━━ Data shown
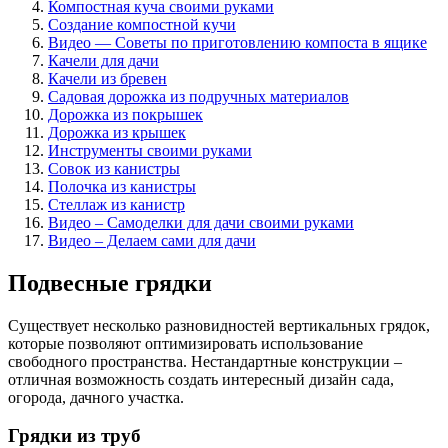
Компостная куча своими руками
Создание компостной кучи
Видео — Советы по приготовлению компоста в ящике
Качели для дачи
Качели из бревен
Садовая дорожка из подручных материалов
Дорожка из покрышек
Дорожка из крышек
Инструменты своими руками
Совок из канистры
Полочка из канистры
Стеллаж из канистр
Видео – Самоделки для дачи своими руками
Видео – Делаем сами для дачи
Подвесные грядки
Существует несколько разновидностей вертикальных грядок,
которые позволяют оптимизировать использование
свободного пространства. Нестандартные конструкции –
отличная возможность создать интересный дизайн сада,
огорода, дачного участка.
Грядки из труб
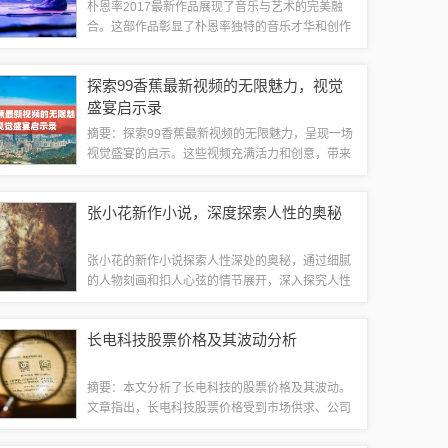
朴恩率2017最新作品展现了音乐与艺术的完美融
合。这部作品彰显了朴恩率独特的音乐才华和创作
风格，通过音乐表达了对艺术的热爱和追求。作品
充满了激情与创意，展现了朴恩率在音乐创作上的
探索99香蕉最新视频的无限魅力，视觉
不断探索和创新精神。这是一部值得期待的...
盛宴启示录
摘要：探索99香蕉最新视频的无限魅力，呈现一场
视觉盛宴的启示。这些视频充满活力和创意，带来
独特的视觉体验。观看最新香蕉视频，感受其独特
的魅力，带来视觉上的享受和震撼。无论是精彩的
张小花新作小说，深度探索人性的奥秘
内容还是高质量的制作，都让人留连忘返，...
张小花的新作小说探索人性深处的奥秘，通过细腻
的人物刻画和扣人心弦的情节展开，深入探究人性
的复杂性和多面性。小说以真实而深刻的笔触揭示
了人性的弱点、欲望、情感和道德选择等方面的内
长电科技股票价格及其波动分析
在矛盾与冲突，引人深思。【独特的叙事手法...
摘要：本文分析了长电科技的股票价格及其波动。
文章指出，长电科技股票价格受到市场供求、公司
业绩、行业趋势和政策环境等多种因素的影响。通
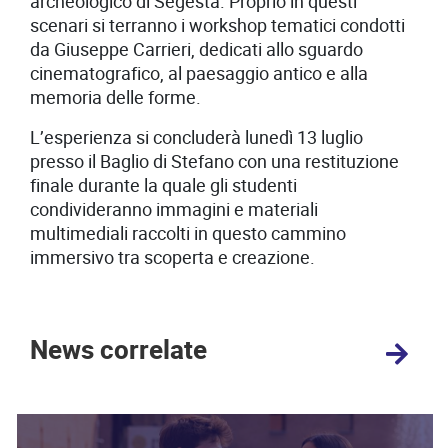
archeologico di Segesta. Proprio in questi
scenari si terranno i workshop tematici condotti
da Giuseppe Carrieri, dedicati allo sguardo
cinematografico, al paesaggio antico e alla
memoria delle forme.
L’esperienza si concluderà lunedì 13 luglio
presso il Baglio di Stefano con una restituzione
finale durante la quale gli studenti
condivideranno immagini e materiali
multimediali raccolti in questo cammino
immersivo tra scoperta e creazione.
News correlate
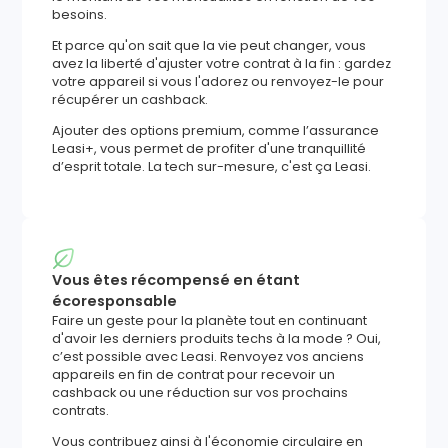
besoins.
Et parce qu'on sait que la vie peut changer, vous
avez la liberté d'ajuster votre contrat à la fin : gardez
votre appareil si vous l'adorez ou renvoyez-le pour
récupérer un cashback.
Ajouter des options premium, comme l’assurance
Leasi+, vous permet de profiter d'une tranquillité
d’esprit totale. La tech sur-mesure, c'est ça Leasi.
Vous êtes récompensé en étant
écoresponsable
Faire un geste pour la planète tout en continuant
d'avoir les derniers produits techs à la mode ? Oui,
c’est possible avec Leasi. Renvoyez vos anciens
appareils en fin de contrat pour recevoir un
cashback ou une réduction sur vos prochains
contrats.
Vous contribuez ainsi à l'économie circulaire en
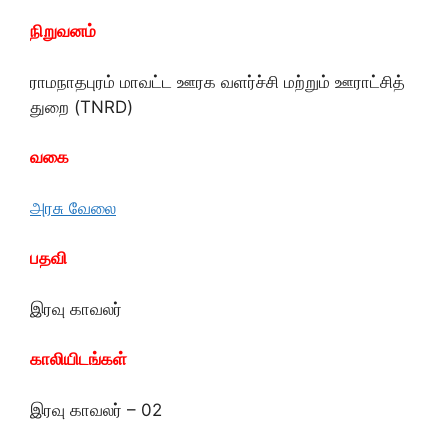
நிறுவனம்
ராமநாதபுரம் மாவட்ட ஊரக வளர்ச்சி மற்றும் ஊராட்சித்
துறை (TNRD)
வகை
அரசு வேலை
பதவி
இரவு காவலர்
காலியிடங்கள்
இரவு காவலர் – 02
━━━━
Assigned task
Without the pictures, write out all of the material exactly.

Completed exercise
Компостная куча своими руками
Создание компостной кучи
Видео — Советы по приготовлению компоста в ящике
Качели для дачи
Качели из бревен
Садовая дорожка из подручных материалов
Дорожка из покрышек
Дорожка из крышек
Инструменты своими руками
Совок из канистры
Полочка из канистры
Стеллаж из канистр
Видео – Самоделки для дачи своими руками
Видео – Делаем сами для дачи
Подвесные грядки
Существует несколько разновидностей вертикальных грядок,
которые позволяют оптимизировать использование
свободного пространства. Нестандартные конструкции –
отличная возможность создать интересный дизайн сада,
огорода, дачного участка.
Грядки из труб
朴恩率2017最新作品展现了音乐与艺术的完美融
合。这部作品彰显了朴恩率独特的音乐才华和创作
风格，通过音乐表达了对艺术的热爱和追求。作品
充满了激情与创意，展现了朴恩率在音乐创作上的
探索99香蕉最新视频的无限魅力，视觉
不断探索和创新精神。这是一部值得期待的...
盛宴启示录
摘要：探索99香蕉最新视频的无限魅力，呈现一场
视觉盛宴的启示。这些视频充满活力和创意，带来
独特的视觉体验。观看最新香蕉视频，感受其独特
的魅力，带来视觉上的享受和震撼。无论是精彩的
张小花新作小说，深度探索人性的奥秘
内容还是高质量的制作，都让人留连忘返，...
张小花的新作小说探索人性深处的奥秘，通过细腻
的人物刻画和扣人心弦的情节展开，深入探究人性
的复杂性和多面性。小说以真实而深刻的笔触揭示
了人性的弱点、欲望、情感和道德选择等方面的内
长电科技股票价格及其波动分析
在矛盾与冲突，引人深思。【独特的叙事手法...
摘要：本文分析了长电科技的股票价格及其波动。
文章指出，长电科技股票价格受到市场供求、公司
业绩、行业趋势和政策环境等多种因素的影响。通
archeologico di Segesta. Proprio in questi
scenari si terranno i workshop tematici condotti
da Giuseppe Carrieri, dedicati allo sguardo
cinematografico, al paesaggio antico e alla
memoria delle forme.
L’esperienza si concluderà lunedì 13 luglio
presso il Baglio di Stefano con una restituzione
finale durante la quale gli studenti
condivideranno immagini e materiali
multimediali raccolti in questo cammino
immersivo tra scoperta e creazione.
News correlate
besoins.
Et parce qu'on sait que la vie peut changer, vous
avez la liberté d'ajuster votre contrat à la fin : gardez
votre appareil si vous l'adorez ou renvoyez-le pour
récupérer un cashback.
Ajouter des options premium, comme l’assurance
Leasi+, vous permet de profiter d'une tranquillité
d’esprit totale. La tech sur-mesure, c'est ça Leasi.
Vous êtes récompensé en étant
écoresponsable
Faire un geste pour la planète tout en continuant
d'avoir les derniers produits techs à la mode ? Oui,
c’est possible avec Leasi. Renvoyez vos anciens
appareils en fin de contrat pour recevoir un
cashback ou une réduction sur vos prochains
contrats.
Vous contribuez ainsi à l'économie circulaire en
நிறுவனம்
ராமநாதபுரம் மாவட்ட ஊரக வளர்ச்சி மற்றும் ஊராட்சித்
துறை (TNRD)
வகை
அரசு வேலை
பதவி
இரவு காவலர்
காலியிடங்கள்
இரவு காவலர் – 02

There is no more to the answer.